Recently I was engaged with a customer who ran into the following scenario.
- The customer had forced a query that was inside a stored procedure using the Query Store. The plan was manually forced.
- The customer had a 2 node AlwaysOn Availability Group to provide high availability.
- The customer failed over from one node to another as part of a maintenance window.
When the customer failed over, the forced plan no longer showed that it was being executed. In the sys.query_store_query DMV, for the exact same query_text_id, a new entry had been created with a different query_id. This new query also had a new query_plan associated with it and that plan was not forced because the query store saw it as a new query with a new plan.
For a new entry to be inserted into the sys.query_store_query DMV, at least one of five things must be different about the query:
After the failover, the one thing that was different between the original entry from the old primary and the new entry from the new primary was the batch_sql_handle column. As documented at https://docs.microsoft.com/en-us/sql/relational-databases/system-catalog-views/sys-query-store-query-transact-sql?view=sql-server-2017 the batch_sql_handle is only populated if a temporary table or table variable is used in the query. In this case, there was a temporary table used by the query that had its plan forced, so that did play a role.
Why would the simple act of failing over an AlwaysOn Availability Group create a different value for the batch_sql_handle, which caused a new query to get created therefore essentially undoing the forced plan that was put in place on the original primary?
The answer to that question is that the batch_sql_handle encodes the database id into the handle value. If the database id is different between the primary and secondary replica, and you have a forced plan that involves a temporary table or table variable, then you essentially create a new query that has a new plan. The original plan remains forced, but it will never be used until you fail back over to the original primary.
The following screenshots demonstrate this situation.
You can see we have a query in the query store that is query_id 2. This query contains the values for the 5 critical components that compose a unique query in the sys.query_store_query DMV. At this point we failed over and reran the stored procedure.
Notice there is a slight difference in the batch_sql_handle value. 0x0A vs 0x0C. That is the hex encoding for database ID 10 vs Database ID 12. If these databases had the same database ID on both replicas, then the batch_sql_handle values would have been identical between the replicas and there would not have been a new query entry for this query. This is very important when you force plans that involve temporary tables or table variables as it will not use the original query when you fail over which means that the new query generates a new plan and the forced plan will not be used until you fail back to the original primary.
When you are restoring databases to a secondary replica, we would advise you to restore those databases in the order that they were created on the primary replica to keep the database IDs in sync between the replicas. This has two benefits:
- Forced plans that use temporary tables or table variables will have the same batch_sql_handle value and therefore will continue to be treated as the same query between replicas keeping those forced plans in use.
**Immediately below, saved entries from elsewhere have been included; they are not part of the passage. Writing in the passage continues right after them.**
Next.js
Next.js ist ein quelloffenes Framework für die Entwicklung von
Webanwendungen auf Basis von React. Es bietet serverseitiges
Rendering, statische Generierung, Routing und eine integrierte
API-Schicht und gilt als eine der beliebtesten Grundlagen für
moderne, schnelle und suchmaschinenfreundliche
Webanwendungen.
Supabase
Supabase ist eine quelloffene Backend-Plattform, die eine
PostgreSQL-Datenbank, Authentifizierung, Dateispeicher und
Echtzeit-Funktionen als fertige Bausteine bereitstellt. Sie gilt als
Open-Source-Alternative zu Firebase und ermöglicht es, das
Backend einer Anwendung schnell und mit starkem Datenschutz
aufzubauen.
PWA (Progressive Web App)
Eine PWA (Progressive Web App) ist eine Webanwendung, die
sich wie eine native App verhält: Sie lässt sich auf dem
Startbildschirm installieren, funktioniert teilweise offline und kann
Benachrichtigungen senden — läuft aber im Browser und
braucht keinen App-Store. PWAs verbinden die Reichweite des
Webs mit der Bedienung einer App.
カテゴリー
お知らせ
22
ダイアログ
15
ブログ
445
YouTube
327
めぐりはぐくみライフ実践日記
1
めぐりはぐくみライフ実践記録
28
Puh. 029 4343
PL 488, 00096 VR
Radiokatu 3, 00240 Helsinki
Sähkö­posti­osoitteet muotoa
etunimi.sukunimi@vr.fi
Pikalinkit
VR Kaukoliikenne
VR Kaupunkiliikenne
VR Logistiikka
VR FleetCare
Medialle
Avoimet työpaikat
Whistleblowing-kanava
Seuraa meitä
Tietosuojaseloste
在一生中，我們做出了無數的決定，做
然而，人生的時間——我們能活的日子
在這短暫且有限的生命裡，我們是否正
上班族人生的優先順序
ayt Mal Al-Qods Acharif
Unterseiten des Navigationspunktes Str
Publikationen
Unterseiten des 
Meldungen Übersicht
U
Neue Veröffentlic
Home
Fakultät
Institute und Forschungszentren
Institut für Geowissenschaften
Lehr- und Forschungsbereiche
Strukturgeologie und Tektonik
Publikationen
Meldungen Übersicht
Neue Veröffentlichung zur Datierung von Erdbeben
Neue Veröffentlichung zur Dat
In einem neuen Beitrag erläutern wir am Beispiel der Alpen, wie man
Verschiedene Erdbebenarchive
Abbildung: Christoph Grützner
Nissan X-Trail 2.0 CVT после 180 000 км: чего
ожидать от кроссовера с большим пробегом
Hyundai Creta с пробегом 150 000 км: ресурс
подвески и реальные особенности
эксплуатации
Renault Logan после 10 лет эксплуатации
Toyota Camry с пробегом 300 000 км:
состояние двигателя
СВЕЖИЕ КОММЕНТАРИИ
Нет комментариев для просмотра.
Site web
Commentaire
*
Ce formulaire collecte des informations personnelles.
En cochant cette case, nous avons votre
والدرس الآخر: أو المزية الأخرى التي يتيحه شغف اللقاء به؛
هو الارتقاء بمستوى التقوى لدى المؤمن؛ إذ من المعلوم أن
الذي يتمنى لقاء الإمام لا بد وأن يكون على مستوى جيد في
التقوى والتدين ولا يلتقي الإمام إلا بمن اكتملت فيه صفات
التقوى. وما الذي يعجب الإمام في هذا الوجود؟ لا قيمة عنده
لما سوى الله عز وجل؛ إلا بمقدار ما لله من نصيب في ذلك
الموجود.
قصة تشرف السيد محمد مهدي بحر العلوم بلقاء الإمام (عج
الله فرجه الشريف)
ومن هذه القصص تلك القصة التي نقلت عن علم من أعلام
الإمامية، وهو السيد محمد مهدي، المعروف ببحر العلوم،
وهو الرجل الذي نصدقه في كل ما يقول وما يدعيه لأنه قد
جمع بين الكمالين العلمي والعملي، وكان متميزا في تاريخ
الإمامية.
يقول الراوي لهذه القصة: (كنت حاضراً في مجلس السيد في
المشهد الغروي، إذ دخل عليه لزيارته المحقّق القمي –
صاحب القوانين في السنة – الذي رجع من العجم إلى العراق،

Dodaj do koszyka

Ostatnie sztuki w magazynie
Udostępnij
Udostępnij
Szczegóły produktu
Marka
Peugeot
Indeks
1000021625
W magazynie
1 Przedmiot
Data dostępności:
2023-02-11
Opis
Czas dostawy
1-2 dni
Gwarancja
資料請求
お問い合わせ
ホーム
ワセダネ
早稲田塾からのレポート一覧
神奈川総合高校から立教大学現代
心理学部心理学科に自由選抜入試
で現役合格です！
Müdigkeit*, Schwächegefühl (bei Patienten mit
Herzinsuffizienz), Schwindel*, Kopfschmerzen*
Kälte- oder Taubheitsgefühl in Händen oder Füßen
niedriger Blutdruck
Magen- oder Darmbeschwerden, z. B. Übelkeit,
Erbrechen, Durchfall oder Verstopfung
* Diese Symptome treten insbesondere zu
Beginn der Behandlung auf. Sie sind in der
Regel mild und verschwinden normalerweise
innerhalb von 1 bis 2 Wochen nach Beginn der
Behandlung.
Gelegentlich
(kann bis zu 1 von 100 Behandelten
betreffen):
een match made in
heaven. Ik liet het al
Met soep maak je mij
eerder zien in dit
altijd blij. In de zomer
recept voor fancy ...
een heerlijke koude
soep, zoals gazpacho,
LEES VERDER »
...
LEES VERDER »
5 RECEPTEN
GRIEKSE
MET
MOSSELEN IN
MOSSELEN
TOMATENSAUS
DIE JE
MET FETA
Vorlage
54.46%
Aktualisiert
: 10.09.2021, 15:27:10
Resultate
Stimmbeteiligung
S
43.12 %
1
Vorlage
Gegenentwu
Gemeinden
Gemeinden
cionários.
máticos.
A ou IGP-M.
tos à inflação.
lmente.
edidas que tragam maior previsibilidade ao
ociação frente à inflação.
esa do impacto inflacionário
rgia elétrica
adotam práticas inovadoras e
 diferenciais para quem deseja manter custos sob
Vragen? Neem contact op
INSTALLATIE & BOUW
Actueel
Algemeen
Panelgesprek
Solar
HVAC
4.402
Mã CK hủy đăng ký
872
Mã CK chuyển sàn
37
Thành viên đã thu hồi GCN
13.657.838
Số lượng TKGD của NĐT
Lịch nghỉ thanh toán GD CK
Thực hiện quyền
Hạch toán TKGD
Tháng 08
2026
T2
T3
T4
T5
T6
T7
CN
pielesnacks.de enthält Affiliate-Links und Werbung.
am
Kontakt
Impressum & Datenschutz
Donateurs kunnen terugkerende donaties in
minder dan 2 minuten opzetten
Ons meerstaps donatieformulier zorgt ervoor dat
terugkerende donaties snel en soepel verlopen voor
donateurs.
- A secondary benefit is that the same databases that have parallel redo enabled for them on a primary replica will be consistent with the secondary replica. This is documented at https://blogs.msdn.microsoft.com/sql_server_team/sql-server-20162017-availability-group-secondary-replica-redo-model-and-/
If you are already in a scenario where the database IDs mismatch between the primary and secondary replica and you are encountering the behavior of the forced plan as described in this blog, if the forced plan has been recreated with the new query, you may have to consider forcing both of the equivalent plans for each query. This option is only valid if the equivalent already forced plan from the first replica has been reproduced on the second replica.
Thank you reading the article. I hope this will help explain why forced plan behavior can vary in an AlwaysOn Availability Group scenario and by understanding database ID orders importance you can proactively prevent this scenario from occurring.